Thermonuclear weapon tests—hydrogen bombs—produced radioactive fallout between the early 1950s and early 1960s that may serve as a geological time marker in sediment and ice for any geologists conducting fieldwork a million years hence. Bomb blasts produce new radioactive particles. The spike in carbon-14, a radioactive carbon isotope, between 1954 and 1964 might provide a suitable peg, or possibly even better, plutonium, which may stick around in sediment and ice for 100,000 years before decaying to uranium and then lead.

4. Speeding up earth's chemical conveyor belt

CO2 is famously entering the atmosphere about 100 times faster than it did when the planet emerged from the most recent ice age, about 12,000 years ago. The concentration of CO2 in the atmosphere is 35 percent higher than its peak for the last 800,000 years.
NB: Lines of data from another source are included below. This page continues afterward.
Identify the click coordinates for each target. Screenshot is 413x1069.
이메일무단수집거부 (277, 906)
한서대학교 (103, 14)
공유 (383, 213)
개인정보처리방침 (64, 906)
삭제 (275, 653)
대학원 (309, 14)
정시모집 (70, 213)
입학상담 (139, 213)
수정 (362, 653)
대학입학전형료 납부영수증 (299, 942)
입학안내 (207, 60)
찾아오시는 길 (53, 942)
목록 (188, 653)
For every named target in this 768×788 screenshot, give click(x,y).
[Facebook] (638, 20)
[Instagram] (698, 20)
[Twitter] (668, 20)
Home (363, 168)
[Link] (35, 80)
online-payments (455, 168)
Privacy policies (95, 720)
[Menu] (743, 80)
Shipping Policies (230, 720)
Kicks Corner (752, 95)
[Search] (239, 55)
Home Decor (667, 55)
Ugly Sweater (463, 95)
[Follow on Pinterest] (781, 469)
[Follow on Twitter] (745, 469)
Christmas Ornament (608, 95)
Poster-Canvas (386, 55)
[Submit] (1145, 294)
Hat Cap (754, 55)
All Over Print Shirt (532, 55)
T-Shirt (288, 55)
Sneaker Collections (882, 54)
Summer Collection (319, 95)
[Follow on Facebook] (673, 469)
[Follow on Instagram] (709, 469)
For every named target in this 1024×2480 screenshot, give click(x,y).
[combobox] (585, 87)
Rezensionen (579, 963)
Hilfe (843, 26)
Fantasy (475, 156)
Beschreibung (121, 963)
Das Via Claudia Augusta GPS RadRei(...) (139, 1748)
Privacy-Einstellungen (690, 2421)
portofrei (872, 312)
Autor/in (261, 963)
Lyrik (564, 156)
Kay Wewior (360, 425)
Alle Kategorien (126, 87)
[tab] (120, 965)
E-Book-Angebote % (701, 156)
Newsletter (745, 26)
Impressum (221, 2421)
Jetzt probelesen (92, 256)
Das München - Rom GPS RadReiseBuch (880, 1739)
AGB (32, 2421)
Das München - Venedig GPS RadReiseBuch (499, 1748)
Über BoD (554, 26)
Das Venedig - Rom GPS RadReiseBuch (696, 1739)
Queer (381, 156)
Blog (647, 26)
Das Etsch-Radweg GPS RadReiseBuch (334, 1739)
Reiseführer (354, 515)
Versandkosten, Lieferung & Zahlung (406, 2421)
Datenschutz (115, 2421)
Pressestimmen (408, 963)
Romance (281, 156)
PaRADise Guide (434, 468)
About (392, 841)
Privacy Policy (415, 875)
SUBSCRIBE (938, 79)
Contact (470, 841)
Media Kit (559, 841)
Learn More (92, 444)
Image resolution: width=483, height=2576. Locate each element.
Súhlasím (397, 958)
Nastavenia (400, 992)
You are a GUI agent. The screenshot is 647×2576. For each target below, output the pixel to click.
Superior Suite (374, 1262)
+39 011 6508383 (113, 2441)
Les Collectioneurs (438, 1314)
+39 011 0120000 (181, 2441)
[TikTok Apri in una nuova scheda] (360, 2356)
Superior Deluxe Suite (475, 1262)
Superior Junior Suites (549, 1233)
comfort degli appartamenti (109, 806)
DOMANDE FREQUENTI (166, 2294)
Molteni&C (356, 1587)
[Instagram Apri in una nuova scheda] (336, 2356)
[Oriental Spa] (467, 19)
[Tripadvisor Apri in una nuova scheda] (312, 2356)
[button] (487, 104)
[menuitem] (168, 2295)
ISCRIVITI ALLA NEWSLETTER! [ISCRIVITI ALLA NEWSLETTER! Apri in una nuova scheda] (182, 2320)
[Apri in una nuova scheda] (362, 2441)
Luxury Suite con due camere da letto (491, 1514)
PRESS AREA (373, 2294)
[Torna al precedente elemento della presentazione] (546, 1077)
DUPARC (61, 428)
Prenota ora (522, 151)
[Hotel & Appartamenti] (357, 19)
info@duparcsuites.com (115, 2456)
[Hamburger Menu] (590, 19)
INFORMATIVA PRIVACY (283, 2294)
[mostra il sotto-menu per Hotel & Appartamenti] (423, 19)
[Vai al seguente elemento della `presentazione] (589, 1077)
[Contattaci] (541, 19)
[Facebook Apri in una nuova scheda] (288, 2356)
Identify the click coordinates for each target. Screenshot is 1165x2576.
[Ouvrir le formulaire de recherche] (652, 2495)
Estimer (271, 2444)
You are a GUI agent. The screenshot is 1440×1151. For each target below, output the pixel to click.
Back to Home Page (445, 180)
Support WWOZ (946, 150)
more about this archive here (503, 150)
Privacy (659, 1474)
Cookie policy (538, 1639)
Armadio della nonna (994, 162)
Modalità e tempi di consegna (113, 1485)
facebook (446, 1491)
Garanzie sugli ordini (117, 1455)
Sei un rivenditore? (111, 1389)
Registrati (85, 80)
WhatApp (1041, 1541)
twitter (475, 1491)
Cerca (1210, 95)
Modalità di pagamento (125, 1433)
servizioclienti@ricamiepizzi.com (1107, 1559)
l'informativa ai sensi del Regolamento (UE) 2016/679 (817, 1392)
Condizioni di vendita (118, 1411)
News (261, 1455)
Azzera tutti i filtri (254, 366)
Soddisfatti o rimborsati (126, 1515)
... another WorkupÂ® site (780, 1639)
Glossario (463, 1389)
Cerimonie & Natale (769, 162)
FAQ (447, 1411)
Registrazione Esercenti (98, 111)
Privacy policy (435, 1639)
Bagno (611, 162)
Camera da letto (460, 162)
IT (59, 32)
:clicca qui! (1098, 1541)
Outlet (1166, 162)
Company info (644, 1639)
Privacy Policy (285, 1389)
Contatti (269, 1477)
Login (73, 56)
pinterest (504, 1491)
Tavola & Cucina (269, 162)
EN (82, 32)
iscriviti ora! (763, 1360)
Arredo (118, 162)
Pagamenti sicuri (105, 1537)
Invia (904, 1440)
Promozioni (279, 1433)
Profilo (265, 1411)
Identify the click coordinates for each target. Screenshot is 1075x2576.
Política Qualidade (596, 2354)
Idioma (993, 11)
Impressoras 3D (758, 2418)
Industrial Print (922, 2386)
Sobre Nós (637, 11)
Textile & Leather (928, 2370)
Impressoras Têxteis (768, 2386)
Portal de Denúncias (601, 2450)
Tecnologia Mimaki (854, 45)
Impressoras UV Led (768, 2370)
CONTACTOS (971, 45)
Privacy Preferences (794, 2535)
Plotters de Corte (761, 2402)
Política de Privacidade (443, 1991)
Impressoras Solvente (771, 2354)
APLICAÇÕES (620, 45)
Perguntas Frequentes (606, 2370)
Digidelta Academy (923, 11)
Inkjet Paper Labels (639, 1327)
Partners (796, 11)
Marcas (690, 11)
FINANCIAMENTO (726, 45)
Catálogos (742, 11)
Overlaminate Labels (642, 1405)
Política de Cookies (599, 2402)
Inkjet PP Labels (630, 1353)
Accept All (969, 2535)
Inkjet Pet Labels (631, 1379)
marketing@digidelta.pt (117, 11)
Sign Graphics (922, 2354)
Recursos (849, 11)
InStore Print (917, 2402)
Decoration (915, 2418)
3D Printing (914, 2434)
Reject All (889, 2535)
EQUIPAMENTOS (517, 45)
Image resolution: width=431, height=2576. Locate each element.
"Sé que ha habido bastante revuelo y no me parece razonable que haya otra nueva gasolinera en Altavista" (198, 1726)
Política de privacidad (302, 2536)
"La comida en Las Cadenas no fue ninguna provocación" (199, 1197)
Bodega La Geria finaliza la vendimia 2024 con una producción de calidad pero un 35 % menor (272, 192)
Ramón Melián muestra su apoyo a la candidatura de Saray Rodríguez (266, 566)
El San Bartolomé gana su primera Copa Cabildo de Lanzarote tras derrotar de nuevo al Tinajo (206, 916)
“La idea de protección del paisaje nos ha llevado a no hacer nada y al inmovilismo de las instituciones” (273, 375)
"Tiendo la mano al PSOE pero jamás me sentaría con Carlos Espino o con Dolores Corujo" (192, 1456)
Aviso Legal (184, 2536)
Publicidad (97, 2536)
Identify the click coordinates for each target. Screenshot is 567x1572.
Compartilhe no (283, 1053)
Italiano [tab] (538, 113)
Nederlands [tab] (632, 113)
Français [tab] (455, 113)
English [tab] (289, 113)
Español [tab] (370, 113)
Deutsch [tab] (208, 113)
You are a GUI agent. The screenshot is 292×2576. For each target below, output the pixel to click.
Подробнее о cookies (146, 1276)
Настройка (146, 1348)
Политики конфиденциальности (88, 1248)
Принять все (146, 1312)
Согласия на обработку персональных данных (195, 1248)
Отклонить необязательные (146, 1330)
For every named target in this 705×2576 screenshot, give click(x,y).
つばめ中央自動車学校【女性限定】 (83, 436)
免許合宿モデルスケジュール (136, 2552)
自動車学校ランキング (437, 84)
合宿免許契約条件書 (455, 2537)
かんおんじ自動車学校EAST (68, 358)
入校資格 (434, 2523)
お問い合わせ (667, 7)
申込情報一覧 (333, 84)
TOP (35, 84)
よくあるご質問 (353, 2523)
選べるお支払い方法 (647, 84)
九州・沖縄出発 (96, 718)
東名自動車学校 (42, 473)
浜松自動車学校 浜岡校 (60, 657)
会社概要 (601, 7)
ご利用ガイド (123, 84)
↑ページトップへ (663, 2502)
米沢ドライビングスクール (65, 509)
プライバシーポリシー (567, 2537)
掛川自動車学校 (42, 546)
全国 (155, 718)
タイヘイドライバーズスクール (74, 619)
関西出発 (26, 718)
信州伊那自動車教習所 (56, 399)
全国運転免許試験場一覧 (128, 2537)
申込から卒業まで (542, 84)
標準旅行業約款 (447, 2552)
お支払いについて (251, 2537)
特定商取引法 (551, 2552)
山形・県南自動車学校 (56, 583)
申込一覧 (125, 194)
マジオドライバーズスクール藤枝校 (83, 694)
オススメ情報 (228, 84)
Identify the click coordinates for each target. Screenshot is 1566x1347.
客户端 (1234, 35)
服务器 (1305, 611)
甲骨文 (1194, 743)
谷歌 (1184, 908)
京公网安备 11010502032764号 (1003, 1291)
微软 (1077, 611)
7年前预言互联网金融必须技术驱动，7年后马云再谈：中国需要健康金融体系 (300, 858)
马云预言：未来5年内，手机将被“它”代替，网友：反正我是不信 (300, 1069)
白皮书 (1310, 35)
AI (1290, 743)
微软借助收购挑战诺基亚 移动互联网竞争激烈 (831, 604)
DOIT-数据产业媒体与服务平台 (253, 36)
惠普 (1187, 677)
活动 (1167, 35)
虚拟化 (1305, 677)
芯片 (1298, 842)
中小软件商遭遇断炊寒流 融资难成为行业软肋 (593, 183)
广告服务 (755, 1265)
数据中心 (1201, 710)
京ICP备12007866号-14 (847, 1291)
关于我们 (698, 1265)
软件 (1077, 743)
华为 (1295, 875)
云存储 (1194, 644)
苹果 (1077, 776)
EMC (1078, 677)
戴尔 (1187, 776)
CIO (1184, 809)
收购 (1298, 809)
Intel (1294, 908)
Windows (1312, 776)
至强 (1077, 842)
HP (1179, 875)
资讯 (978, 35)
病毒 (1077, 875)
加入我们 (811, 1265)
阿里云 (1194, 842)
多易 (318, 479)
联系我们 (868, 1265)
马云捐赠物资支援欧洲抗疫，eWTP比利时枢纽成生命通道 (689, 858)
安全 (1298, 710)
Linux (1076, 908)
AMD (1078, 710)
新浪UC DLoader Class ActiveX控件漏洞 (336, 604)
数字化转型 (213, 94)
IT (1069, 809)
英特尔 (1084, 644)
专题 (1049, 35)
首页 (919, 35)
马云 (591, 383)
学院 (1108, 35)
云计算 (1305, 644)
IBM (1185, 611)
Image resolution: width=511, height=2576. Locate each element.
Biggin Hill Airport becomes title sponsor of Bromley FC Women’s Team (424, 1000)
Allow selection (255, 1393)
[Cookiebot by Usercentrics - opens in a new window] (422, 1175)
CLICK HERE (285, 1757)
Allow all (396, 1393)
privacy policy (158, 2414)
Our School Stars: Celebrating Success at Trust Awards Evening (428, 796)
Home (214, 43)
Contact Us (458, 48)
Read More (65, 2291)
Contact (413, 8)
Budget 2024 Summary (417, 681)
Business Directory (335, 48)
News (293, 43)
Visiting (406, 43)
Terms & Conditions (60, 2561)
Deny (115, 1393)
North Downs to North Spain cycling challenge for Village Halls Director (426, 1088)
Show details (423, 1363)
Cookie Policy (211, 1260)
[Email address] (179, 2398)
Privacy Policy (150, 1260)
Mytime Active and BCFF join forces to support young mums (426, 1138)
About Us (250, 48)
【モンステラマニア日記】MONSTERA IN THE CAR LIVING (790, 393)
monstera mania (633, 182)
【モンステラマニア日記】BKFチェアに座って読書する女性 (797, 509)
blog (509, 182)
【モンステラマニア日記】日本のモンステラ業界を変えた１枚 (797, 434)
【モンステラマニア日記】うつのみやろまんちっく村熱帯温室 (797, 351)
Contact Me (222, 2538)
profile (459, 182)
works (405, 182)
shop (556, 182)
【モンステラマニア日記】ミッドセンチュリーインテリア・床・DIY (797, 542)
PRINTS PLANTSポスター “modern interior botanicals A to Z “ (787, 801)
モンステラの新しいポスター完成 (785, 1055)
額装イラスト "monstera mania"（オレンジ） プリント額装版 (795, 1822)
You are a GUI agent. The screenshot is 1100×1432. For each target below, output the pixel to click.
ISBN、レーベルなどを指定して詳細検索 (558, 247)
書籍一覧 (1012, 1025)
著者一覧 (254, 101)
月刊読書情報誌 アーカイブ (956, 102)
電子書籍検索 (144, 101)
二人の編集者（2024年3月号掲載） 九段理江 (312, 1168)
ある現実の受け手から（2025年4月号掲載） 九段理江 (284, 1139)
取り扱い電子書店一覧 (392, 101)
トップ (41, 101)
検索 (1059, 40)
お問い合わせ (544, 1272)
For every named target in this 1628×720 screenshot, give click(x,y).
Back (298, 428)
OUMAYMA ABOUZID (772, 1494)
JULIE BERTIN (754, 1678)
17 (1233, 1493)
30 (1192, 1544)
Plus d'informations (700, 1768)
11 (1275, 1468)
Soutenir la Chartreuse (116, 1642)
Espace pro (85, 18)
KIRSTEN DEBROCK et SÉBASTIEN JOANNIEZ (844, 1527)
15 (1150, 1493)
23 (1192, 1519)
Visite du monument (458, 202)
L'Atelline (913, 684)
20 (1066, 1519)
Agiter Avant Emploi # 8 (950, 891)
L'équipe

Sea-levels are higher than they’ve been in 115,000 years, and the rise is accelerating. A century of synthetic-fertilizer production has disrupted the earth's nitrogen cycle more dramatically than any event in 2.5 billion years. 



5. Get ready for the sixth mass extinction

Life on earth has survived five major extinctions over the past half-billion years, and many smaller die-offs. “Current trends of habitat loss and overexploitation, if maintained, would push Earth into the sixth mass extinction event”—meaning more than 75 percent of species gone within several centuries—“a process that is probably already underway.”

A recent drought in the Western U.S. left normally lush ranch land looking like a parched moonscape.
A recent drought in the Western U.S. left normally lush ranch land looking like a parched moonscape.

Having sifted through the published evidence, the Anthropocene Working Group faces a no less daunting task, which is to choose how best to define the Human Epoch. When did it start? Which of these developments best characterize it? Several possibilities present themselves, each with pluses and minuses. To formally name a new epoch, the geology community usually requires a specific reference point somewhere in the world, in rock. They call it a “golden spike.” That’s tricky in the case of the Anthropocene, because the changes likeliest to stand the test of time aren’t rock yet—they’re in goopy sedimentary muck or ice. 

A likely definition, which the group may propose to an official geology body late this summer, centers on what they call the Great Acceleration, the period after WWII, when human population, technology, and resource use all took off, when nuclear-test fallout settled out, and when industrial plastics started to become commonplace. "Defining when to begin the Anthropocene is controversial, as a lot rides on it," said Simon Lewis of the University College of London, who co-wrote a paper in Nature in March that pegs the beginning of the Anthropocene to 1610, the onset of colonialism. "Any definition will inform the stories that we tell about human development."

Whether or when geologists formally embrace the Anthropocene remains to be seen. Perhaps naming the world after humans’ collective impact will lead nations to more “pervasive and persistent”—and productive—correctives to all the rough news.